Queens of the Stone Age – S/T

Putting the Homme in homage……

Putting the Homme in homage……

Reissues bug me. Big time. More often than not little more than a band’s last ditch attempt to cling onto the vestiges of a once meaningful career in the face of declining creativity, I can’t help but hear the jingle of easy money over and above every note.  And it doesn’t make it any better that most bands seem to feel at least a modicum of shame at their all too blatant attempts to prise cash from their fans, sugar coating the pill with the addition of a hastily penned new track, or better still (even less effort required!) some hitherto largely unavailable rarity to justify the album’s re-release.
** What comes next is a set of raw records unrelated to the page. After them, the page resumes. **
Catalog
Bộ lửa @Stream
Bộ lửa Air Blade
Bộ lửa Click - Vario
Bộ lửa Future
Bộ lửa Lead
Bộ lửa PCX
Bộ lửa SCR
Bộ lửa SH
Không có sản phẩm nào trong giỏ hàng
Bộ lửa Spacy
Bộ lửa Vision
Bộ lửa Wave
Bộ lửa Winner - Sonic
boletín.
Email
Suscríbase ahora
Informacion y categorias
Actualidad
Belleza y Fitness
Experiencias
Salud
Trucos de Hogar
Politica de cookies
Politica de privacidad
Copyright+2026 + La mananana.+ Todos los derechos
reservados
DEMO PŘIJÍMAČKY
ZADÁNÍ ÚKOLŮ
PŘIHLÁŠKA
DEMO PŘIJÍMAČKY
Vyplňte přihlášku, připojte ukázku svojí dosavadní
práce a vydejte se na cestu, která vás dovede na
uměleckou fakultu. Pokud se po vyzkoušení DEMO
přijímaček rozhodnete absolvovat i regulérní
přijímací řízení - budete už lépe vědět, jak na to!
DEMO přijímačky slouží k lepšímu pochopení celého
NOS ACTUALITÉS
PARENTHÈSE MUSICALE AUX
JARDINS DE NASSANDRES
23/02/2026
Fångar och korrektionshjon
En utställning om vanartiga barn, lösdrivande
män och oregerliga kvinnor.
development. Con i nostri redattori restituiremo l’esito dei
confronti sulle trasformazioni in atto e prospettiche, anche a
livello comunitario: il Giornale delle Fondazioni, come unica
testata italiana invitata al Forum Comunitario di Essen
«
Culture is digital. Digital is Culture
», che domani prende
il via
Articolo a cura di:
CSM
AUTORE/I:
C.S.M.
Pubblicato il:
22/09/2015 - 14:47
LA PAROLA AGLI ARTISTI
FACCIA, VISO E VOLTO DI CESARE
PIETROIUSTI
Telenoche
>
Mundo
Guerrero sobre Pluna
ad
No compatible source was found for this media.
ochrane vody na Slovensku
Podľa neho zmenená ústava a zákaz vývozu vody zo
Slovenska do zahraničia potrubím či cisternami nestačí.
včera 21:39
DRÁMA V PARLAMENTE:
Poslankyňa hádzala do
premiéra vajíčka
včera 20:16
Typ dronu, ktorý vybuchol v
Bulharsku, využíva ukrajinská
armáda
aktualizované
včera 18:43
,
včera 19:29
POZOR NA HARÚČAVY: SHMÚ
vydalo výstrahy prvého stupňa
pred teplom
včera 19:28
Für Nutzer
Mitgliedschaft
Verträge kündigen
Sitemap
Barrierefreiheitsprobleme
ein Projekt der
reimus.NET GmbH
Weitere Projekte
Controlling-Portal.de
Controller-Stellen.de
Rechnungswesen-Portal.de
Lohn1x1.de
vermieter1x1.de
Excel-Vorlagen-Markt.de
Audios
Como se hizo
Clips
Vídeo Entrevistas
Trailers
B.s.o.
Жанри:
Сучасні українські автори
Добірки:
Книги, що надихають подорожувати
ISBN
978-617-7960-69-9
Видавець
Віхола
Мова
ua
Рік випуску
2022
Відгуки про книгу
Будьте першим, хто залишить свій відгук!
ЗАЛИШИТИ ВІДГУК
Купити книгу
This reissue of QOTSA’s 1998 eponymous debut release is no different; a slight reordering of tracks to allow for the insertion of a few early releases only previously available in limited EP formats feeds into the completist’s obsessive need to see it lined up next to the original in their collection, while suggesting to those only familiar to the band’s later oeuvre that it is time to take a trawl through the back catalogue before the sell-out single album nostalgia tour tickets go on sale.

But rant aside, as a debut album, re-release or otherwise, this album has nothing new to offer the discerning music fan; from its cover, a scantily dressed pastiche of a whole bygone era of rock album covers, to the tubthumping bass that dominates just about every track, everything here as been done before and better. There’s so little variation between tracks that it’s all too easy to find yourself wondering what to buy for tea or whether you put the bins out last night. Nearly every song settles into a relentless chugging rhythm from the off with Homme’s vocals buried so low in the mix that at times it feels like either he’s singing in a paper bag or you really do need a visit to the district nurse.

The album feels like a whirlwind trawl through the back catalogue of Nirvana, ACDC and Sabbath without the addition of anything fresh or original, so that on tracks such as You Would Know, one can almost smell the leather of Ozzy’s white tasselled jacket wafting through the ether. To someone reared on the delights of Zeppelin and Rush, it’s hard to see anything here that would suggest a lucrative career for either the band in question, or for Homme himself, who seems, along with Dave Grohl to have become the must-have musical accessory of the decade.

Best viewed as a work in progress, there’s nothing on the record that screams must have addition to any rock collection, even for the spottiest of 17-year-old boys. Lads, save your money and nip down to Oxfam instead- they’re bound to have a scratched copy of 2112 that would look far better on your shelves.